You know that the amount of digits in the number determines the length.

You know in decimal counting systems, each digit is one greater multiple of 10, essentially.

For an integer, then, you can figure out how many digits it will be by dividing it by ten until it becomes zero (as C++ will floor decimal results for intergers).

For every power of ten it has, you add one more to your digits counter.

With a little bit of thinking, it should be possible for you to figure out how to convert the above into code. If you can't after a while, I can show you what I've written to do so. (Hint, either a loop, or a series of if/else-if checks with less/great -than comparisons.)

With a little more thinking, you can adapt such approaches to floats/doubles as well.

There's other ways too, of course, usually involving using other fancy C++ classes and stuff, if that's the route you want to go.
You should become a teacher, you have a great way of suggesting solutions without flat-out telling the answer. This counting function sounds exactly like an exercise I did while learning programming.

And be sure it can handle the number 0 (which still takes 1 character to print on-screen). It is an easy one to miss when you're focusing on testing bigger numbers.
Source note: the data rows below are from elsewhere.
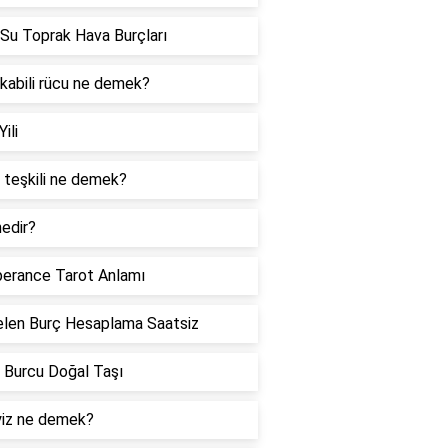
Su Toprak Hava Burçları
 kabili rücu ne demek?
Yili
 teşkili ne demek?
edir?
erance Tarot Anlamı
len Burç Hesaplama Saatsiz
 Burcu Doğal Taşı
iz ne demek?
Using standard library functions, depending on what you know about the input number type, a perhaps easier mathematical approach could be to use log10(i)+1 but it's still up to you to handle negatives, floats, etc.

Taking the "convert it to a string and count the characters" approach, in C++11, my everyday choice would be to simply do: to_string(i).length()

to_string is implemented in the C++ standard library as a wrapper around snprintf which then converts the result from a c-style character array and returns a std::string. So, following with woody's suggestion, you could pretty easily implement something like that yourself even in an older compiler which lacks C++11 support. This should be able to handle any type of number you throw at it.